FGR is known to be associated with a significant burden of perinatal mortality and morbidity [29]. Moreover, in a study that investigated the link between birth-weight centiles in term pregnancies and perinatal outcome, fetuses < 3rd percentile had the highest risk [30]. In our study, all neonates included were diagnosed with FGR at term, defined as birth-weight below the 10th percentile. Surprisingly, despite the RFM group having significantly larger neonates, their neonatal outcomes were worse, suggesting the presence of an additional contributing factor. Possible explanation to this paradox is that our cohort included only late FGR neonates in term pregnancies, with a better prognosis to begin with, and although there was a significant statistical difference in birth weight, the clinical significance is questionable. Therefore the effect of reduced fetal movements on neonatal outcome between the study groups was more dominant.

In our study, the FGR+RFM group demonstrated significantly higher rates of polyhydramnios or oligohydramnios, along with a greater incidence of meconium-stained amniotic fluid. These findings suggest varied underlying etiologies. Oligohydramnios may be associated with severe placental insufficiency [31], adversely affecting the fetus and manifesting as RFM. Conversely, the association of FGR with polyhydramnios could often indicate a genetic etiology, which might also present with RFM [32].

The debate persists over whether reduced fetal movements represent an acute insult or cumulative damage. While RFM is associated with chronic conditions such as placental dysfunction and increased rates of various placental lesions [15, 27], it has also been shown to be associated with acute events, including hypoxic episodes [33], umbilical cord complications [34] and meconium-stained amniotic fluid [35].

In this study, neonates with RFM suffered from worse neonatal outcomes that might be attributed to amniotic fluid disturbances, meconium-stained amniotic fluid, and higher rates of composite adverse outcomes. Moreover, the groups in this study did not differ in placental characteristics. This may be due to the underlying placental component in the FGR cohort with increased placental lesions compared to the general population, which are prevalent even without RFM. Hence, we speculate that in this specific cohort RFM represent a second and additional “acute on chronic” insult leading to worse neonatal outcomes in this group.

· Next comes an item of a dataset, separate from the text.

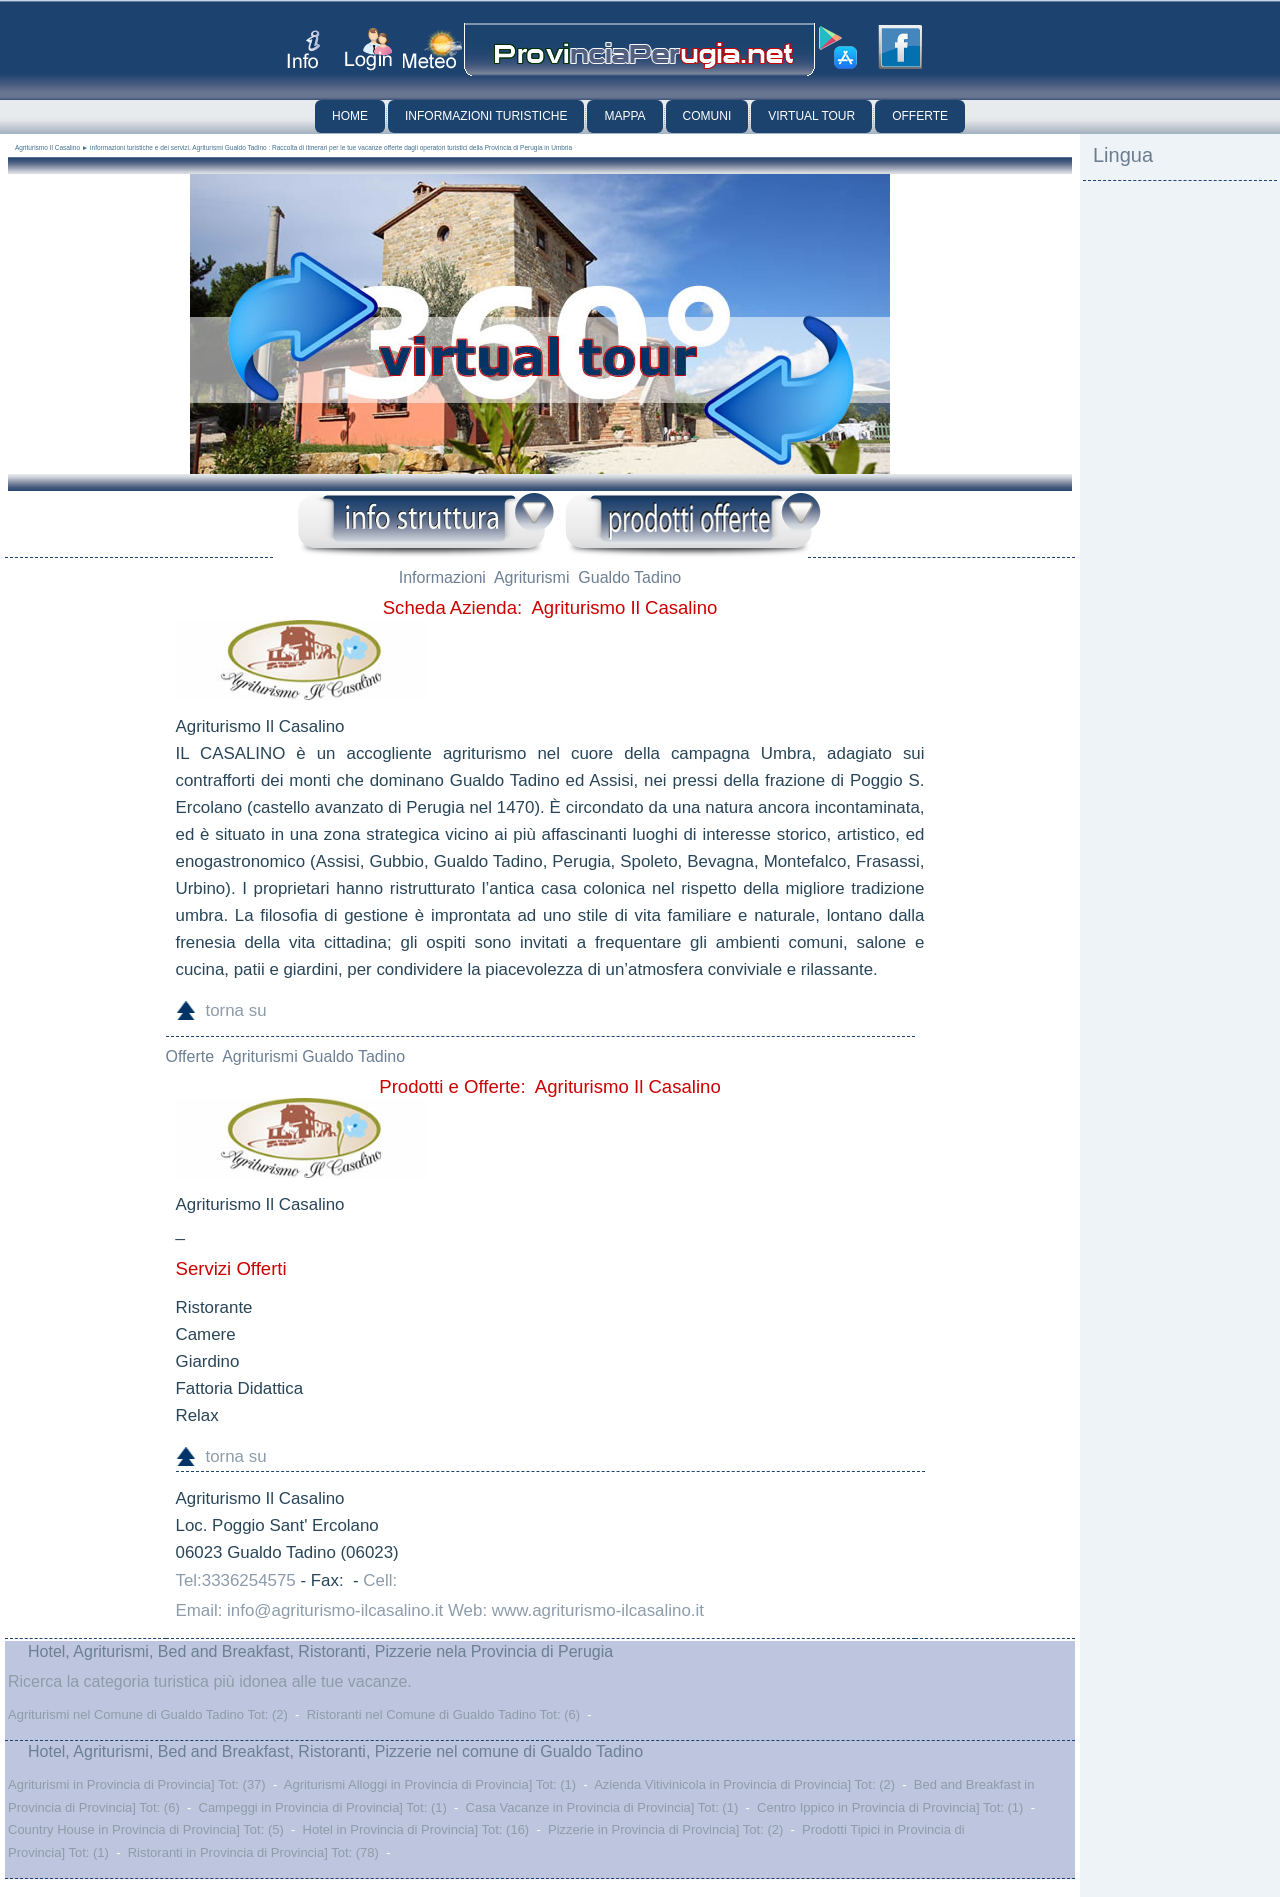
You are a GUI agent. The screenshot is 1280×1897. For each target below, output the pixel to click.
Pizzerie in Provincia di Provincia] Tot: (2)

This study is not without limitations. First, the neonatal outcomes compared consist of short-term outcomes only. Second, few labor and neonatal outcomes were not accessible including umbilical cord pH and cardiotocography during labor, which have potential to contribute to the better understanding of the chronic versus acute mechanism. However, the large cohort assessing maternal, pregnancy, neonatal, and placental characteristics reveals significant and important associations with poor neonatal prognosis irrespective of the inaccessible data. Third, while sending placentas to a pathological review in all cases of FGR should be recommended, more than half of the cohort did not have placental pathology reports available. This may represent a selection bias related to the reason these specific cases were sent to pathology, possibly implying a more complex or challenging course.

The strengths of this study should also be noted. First, it is the first study to examine the effect of RFM in this specific subgroup of FGR neonates. Second, it is a fairly large cohort assessing both maternal, neonatal, labor and placental characteristics of the groups. Finally, all pathology reports were done by a single pathologist (author L.S), who was blinded to the initial diagnosis and demographics of the patients and used a standardized classification system [9].

In conclusion, reduced fetal movements are significant and independent predictors of adverse neonatal outcomes in FGR neonates, likely due to an acute insult superimposed on an already compromised placenta with limited compensatory abilities. Therefore, RFM in suspected FGR neonates necessitates thorough medical assessment and supervision, and induction of labor should be considered. Although limitations exist, this study provides valuable insights into managing this specific subgroup of FGR neonates.